I stareat my laptop screen for twenty minutes before finally admitting what I’m about to do.

The surveillance device I planted in Kira’s penthouse sits in my desk drawer like an accusation—a small piece of hardware no bigger than a USB drive, designed by Gio for situations where traditional monitoring isn’t possible. I’d slipped it behind her router during our first night working together, telling myself it was just a precaution. Insurance against the possibility that she might not be who she seemed.

I never intended actually to use it.

But sitting in my apartment at 2 AM, replaying every word of our conversation at the engagement party, I can’t shake the feeling that she’s planning something catastrophic. The way she looked at me like she was memorizing my face. The finality in her voice when she suggested some stories don’t have happy endings.

The careful distance she’s been maintaining ever since our night at the safehouse.

My fingers hover over the keyboard, conscience warring with necessity.

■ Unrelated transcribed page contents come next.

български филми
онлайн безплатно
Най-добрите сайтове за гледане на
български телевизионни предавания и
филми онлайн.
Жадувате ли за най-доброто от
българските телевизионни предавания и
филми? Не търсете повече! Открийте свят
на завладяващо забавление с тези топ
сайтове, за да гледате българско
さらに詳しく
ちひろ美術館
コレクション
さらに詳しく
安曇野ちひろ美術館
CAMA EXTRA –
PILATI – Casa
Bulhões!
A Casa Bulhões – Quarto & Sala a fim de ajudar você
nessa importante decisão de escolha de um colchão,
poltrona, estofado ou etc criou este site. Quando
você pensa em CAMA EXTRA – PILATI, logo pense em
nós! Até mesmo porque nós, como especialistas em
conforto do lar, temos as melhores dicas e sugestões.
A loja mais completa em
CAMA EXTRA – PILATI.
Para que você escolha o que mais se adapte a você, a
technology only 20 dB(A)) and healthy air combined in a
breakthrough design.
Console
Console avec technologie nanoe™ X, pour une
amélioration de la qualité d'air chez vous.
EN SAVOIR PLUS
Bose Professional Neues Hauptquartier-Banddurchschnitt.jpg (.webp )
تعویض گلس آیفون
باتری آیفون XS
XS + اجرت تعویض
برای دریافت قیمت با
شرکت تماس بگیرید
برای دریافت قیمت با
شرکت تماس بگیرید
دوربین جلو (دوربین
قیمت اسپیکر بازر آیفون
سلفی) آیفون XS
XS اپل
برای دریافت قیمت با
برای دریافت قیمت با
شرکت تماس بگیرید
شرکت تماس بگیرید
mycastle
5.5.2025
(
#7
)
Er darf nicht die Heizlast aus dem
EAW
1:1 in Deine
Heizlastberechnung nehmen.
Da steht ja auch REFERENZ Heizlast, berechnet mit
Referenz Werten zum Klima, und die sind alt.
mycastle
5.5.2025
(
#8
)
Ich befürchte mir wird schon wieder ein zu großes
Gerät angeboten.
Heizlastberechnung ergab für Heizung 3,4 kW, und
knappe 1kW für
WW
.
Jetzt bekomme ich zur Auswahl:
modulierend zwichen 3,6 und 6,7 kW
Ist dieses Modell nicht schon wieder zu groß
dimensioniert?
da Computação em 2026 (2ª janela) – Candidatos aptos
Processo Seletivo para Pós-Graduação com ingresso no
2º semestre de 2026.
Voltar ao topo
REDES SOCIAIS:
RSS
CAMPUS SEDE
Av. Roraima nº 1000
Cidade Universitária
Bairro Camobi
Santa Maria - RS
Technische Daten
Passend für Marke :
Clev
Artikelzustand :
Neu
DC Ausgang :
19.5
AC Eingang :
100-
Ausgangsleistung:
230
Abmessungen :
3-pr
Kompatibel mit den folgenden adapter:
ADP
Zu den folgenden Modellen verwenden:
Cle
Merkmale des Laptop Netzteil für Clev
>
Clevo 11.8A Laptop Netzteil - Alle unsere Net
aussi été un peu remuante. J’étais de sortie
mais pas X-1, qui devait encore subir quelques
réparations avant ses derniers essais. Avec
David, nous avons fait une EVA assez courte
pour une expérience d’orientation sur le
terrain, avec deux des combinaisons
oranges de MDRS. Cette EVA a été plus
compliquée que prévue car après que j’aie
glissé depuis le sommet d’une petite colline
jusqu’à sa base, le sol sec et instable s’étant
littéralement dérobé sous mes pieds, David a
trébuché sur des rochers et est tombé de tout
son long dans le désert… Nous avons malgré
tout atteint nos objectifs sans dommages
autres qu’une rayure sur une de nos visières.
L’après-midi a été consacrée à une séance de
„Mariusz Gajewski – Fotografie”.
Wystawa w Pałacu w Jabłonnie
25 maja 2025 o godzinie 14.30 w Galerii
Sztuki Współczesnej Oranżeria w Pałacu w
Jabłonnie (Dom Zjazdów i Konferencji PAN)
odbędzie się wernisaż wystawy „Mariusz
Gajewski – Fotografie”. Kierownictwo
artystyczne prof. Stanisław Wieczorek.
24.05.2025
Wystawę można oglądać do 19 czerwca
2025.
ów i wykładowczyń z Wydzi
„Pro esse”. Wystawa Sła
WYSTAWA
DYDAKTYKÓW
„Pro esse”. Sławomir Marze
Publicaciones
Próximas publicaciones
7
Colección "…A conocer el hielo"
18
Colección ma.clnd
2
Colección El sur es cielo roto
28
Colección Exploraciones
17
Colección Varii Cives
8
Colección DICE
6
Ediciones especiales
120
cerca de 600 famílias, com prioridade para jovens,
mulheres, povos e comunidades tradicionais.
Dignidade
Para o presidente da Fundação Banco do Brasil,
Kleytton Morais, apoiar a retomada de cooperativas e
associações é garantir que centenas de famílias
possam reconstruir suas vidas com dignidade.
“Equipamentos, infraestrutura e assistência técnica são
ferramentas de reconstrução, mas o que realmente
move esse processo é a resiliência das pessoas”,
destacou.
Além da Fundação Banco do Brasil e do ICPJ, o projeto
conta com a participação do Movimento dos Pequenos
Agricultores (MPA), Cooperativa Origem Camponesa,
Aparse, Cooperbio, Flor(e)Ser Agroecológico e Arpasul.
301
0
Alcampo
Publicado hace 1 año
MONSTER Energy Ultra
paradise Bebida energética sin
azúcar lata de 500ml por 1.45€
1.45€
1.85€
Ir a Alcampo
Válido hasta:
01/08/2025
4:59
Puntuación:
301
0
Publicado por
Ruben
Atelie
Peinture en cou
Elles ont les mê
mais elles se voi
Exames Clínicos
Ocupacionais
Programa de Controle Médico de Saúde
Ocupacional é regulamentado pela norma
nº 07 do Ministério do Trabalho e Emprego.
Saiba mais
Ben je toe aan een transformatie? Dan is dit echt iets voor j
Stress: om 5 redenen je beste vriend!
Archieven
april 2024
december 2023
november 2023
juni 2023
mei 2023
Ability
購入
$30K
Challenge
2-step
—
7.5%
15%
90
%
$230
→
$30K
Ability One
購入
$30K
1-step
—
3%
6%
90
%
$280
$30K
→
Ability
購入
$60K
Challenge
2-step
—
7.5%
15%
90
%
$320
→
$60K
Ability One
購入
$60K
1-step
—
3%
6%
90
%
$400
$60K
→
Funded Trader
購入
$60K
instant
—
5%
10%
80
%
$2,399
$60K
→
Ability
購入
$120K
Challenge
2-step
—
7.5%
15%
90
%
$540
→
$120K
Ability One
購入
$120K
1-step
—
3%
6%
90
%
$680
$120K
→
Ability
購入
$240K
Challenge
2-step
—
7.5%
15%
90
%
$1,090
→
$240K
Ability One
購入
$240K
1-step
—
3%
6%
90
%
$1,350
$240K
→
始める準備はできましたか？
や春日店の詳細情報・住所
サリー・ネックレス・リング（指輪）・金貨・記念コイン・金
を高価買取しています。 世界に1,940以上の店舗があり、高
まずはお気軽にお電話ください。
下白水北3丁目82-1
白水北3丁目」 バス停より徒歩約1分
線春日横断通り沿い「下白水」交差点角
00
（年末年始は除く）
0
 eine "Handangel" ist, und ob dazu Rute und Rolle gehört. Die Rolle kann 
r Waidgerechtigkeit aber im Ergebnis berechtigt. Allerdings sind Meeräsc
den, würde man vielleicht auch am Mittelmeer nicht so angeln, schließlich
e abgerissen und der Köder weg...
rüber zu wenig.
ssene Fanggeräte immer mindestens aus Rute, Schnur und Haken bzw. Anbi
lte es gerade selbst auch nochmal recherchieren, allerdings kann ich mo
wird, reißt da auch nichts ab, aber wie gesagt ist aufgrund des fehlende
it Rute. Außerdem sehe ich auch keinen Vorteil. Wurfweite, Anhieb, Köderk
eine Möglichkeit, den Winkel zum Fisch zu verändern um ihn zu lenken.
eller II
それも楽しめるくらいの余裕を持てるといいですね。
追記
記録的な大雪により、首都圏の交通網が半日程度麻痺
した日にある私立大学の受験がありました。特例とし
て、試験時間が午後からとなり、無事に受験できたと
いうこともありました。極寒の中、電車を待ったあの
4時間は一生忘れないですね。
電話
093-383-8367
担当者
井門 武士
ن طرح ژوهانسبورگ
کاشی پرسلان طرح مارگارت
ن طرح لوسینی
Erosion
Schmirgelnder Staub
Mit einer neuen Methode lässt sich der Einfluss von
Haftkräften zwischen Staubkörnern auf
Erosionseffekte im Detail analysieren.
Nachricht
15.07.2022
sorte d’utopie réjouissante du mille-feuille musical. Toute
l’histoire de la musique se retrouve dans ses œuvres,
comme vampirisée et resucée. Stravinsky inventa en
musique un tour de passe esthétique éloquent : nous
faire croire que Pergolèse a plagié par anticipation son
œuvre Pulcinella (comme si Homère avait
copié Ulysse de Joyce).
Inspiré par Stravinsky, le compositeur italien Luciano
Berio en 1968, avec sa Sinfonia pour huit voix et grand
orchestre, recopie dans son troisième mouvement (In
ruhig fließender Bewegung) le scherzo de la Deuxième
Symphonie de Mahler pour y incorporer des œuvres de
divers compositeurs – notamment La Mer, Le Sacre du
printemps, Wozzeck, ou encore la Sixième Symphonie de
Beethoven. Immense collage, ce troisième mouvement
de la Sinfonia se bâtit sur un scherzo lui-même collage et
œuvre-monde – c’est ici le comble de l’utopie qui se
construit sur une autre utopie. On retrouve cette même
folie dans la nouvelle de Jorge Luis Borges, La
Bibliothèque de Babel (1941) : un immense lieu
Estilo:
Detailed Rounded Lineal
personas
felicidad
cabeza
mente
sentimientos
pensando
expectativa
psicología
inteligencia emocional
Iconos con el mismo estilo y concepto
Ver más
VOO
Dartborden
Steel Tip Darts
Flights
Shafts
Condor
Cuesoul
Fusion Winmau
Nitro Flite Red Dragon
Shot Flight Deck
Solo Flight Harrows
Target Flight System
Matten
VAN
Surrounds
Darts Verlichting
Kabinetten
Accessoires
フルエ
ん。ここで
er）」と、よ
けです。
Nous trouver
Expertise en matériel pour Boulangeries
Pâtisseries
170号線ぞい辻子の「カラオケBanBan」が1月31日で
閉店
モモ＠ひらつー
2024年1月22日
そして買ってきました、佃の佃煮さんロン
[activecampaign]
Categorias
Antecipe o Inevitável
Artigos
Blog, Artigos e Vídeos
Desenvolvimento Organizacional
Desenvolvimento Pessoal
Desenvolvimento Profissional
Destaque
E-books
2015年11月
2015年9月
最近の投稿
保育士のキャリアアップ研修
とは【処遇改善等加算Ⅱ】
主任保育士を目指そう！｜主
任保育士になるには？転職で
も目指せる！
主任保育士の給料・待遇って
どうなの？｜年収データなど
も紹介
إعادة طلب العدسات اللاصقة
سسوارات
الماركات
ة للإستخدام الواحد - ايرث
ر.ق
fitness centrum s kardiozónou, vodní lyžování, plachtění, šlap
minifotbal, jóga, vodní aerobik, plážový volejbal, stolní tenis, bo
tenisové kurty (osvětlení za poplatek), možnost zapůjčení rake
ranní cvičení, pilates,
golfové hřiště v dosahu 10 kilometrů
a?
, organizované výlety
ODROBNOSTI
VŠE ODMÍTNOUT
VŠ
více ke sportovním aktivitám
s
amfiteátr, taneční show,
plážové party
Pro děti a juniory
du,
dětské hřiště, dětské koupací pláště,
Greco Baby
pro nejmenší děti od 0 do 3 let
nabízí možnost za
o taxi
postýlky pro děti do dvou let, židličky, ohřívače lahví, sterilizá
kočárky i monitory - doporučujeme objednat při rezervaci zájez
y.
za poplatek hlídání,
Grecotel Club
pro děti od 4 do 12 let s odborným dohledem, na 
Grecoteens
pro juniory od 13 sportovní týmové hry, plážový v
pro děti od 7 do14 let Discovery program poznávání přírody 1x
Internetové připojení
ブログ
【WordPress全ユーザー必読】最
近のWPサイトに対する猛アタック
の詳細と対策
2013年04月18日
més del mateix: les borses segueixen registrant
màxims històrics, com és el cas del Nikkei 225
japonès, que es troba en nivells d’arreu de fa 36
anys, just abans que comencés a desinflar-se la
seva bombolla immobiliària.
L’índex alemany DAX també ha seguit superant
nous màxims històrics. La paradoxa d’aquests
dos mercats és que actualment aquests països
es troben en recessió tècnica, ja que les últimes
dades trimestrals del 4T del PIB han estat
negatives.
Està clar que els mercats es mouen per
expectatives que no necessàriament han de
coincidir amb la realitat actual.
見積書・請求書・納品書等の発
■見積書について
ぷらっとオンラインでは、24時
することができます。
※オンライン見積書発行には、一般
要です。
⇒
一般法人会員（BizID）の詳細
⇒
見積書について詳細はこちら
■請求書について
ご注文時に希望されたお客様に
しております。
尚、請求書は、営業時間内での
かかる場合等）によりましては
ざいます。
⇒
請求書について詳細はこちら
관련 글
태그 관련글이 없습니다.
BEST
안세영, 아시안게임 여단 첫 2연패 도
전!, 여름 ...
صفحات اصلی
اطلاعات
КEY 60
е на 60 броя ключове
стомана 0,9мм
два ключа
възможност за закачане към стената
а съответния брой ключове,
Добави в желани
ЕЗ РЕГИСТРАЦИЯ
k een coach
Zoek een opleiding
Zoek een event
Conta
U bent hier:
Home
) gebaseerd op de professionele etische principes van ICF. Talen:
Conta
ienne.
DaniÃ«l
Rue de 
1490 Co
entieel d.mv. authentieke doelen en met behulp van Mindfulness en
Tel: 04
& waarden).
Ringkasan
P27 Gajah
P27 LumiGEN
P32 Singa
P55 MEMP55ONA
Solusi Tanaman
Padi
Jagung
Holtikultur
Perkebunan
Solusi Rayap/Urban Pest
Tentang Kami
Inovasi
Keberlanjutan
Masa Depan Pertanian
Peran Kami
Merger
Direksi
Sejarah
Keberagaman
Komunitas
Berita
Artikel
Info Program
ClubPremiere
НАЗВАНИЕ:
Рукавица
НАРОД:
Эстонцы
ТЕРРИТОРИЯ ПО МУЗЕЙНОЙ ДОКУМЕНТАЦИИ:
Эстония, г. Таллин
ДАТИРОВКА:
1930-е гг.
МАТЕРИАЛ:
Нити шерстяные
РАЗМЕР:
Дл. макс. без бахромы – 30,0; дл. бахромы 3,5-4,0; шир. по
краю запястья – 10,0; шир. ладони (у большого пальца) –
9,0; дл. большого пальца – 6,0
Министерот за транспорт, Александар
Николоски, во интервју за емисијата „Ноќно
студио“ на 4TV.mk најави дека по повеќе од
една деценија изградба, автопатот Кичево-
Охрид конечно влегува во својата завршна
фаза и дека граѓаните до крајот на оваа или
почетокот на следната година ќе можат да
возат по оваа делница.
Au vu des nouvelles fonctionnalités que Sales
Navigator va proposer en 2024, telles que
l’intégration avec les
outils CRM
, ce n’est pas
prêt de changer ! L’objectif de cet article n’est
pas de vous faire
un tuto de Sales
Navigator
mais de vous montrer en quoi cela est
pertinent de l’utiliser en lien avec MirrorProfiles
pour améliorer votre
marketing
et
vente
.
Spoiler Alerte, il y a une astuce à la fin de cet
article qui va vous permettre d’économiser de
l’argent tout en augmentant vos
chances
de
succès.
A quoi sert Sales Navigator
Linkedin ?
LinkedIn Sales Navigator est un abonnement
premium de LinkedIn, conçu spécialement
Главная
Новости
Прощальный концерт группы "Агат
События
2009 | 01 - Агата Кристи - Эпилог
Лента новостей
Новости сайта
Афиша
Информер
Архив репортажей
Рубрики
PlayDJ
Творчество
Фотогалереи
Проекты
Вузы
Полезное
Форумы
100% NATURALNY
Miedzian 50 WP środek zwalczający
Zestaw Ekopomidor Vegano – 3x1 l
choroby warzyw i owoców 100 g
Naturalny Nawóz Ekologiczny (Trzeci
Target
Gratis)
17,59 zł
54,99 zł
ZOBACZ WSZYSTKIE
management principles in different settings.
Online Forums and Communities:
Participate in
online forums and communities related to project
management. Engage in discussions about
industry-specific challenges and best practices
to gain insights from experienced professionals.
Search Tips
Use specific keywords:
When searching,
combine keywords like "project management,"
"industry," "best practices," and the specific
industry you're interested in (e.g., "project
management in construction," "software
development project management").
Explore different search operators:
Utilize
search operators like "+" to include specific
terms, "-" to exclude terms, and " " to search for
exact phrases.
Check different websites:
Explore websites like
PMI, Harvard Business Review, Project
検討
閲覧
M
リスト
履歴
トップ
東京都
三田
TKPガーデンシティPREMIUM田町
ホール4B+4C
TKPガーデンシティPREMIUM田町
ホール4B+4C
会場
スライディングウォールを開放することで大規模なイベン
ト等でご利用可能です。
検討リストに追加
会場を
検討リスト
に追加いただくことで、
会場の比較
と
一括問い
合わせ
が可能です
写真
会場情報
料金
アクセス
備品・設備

This violates everything we’ve built together—whatever trust existed between us, whatever connection we’d forged between obligation and choice.

But if she’s in danger...

I activate the device.

The connection establishes immediately, giving me backdoor access to her home network. Her security is impressive—multiple firewalls, encrypted protocols, layers of protection that would stop most intrusions cold. But during our collaboration, I helped design some of these systems, and I know exactly where the vulnerabilities are.

It takes me forty minutes to work through her defenses without triggering any alarms. When I finally breach her personal system, the guilt hits me like a physical weight.

This is Kira’s private digital space—her emails, files, searches, and thoughts translated into data. Invading it feels like reading her diary or going through her underwear drawer. An intimacy stolen rather than shared.

But I’m already here, already across the line I swore I wouldn’t cross.

I start with her recent browser history, looking for anything to explain her sudden withdrawal. Travel sites, which makes sense given our families’ international operations. Encrypted communication platforms I don’t recognize. Academic papers on game theory and strategic deception.

And then I find something that makes my blood run cold.

A research file titled “Durov_psychological_profile.docx” has been accessed daily for the past week.